Question 1
So far, we have only focused on estimating the mean living area in homes in Ames. Now you'll try to estimate the mean home price. Take a random sample of size 50 from price. Using this sample, what is your best point estimate of the population mean?
mean(sample(price, 50))
## [1] 189814.4
Question 2
Since you have access to the population, simulate the sampling distribution for \(\bar{x}_{price}\) price (sampling mean of price ) by taking 5000 samples from the population of size 50 and computing 5000 sample means. Store these means in a vector called sample_means50 . Plot the data,then describe the shape of this sampling distribution. Based on this sampling distribution, what would you guess the mean home price of the population to be?
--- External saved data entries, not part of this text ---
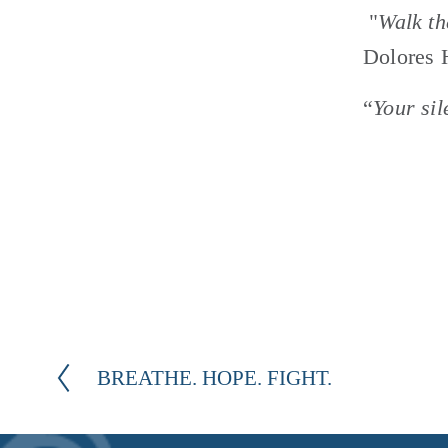
 "
Walk th
Dolores 
“
Your sil
BREATHE. HOPE. FIGHT.
P
r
Finally, calculate and report the population mean.
par(mfrow = c(1, 1))
sample_means50 <- rep(NA, 5000)
for(i in 1:5000){
samp <- sample(price, 50)
sample_means50[i] <- mean(samp)
}
hist(sample_means50)
Question 3
Change your sample size from 50 to 150, then compute the sampling distribution using the same method as above, and store these means in a new vector called sample_means150. Describe the shape of this sampling distribution, and compare it to the sampling distribution for a sample size of 50. Based on this sampling distribution, what would you guess to be the mean sale price of homes in Ames?
sample_means150 <- rep(NA, 5000)
for(i in 1:5000){
samp <- sample(price, 150)
sample_means150[i] <- mean(samp)}
hist(sample_means150)
Compared to the sampling distribution from a sample size of 50, the sampling distribution from a sample size of 150 is more concentrated around the mean. Base on the samples I would guess the population mean would be:
mean(sample_means150)
## [1] 180701.3
Question 4
Of the sampling distributions from 2 and 3, which has a smaller spread? If we're concerned with making estimates that are more often close to the true value, would we prefer a distribution with a large or small spread?
sd(sample_means150) < sd(sample_means50)
## [1] TRUE
Sampling distribution with 150 sample has a smaller spread. If we're concerned with making estimates that are more often close to the true value, we would prefer a distirbution with a smaller spread, as there is less uncertainty.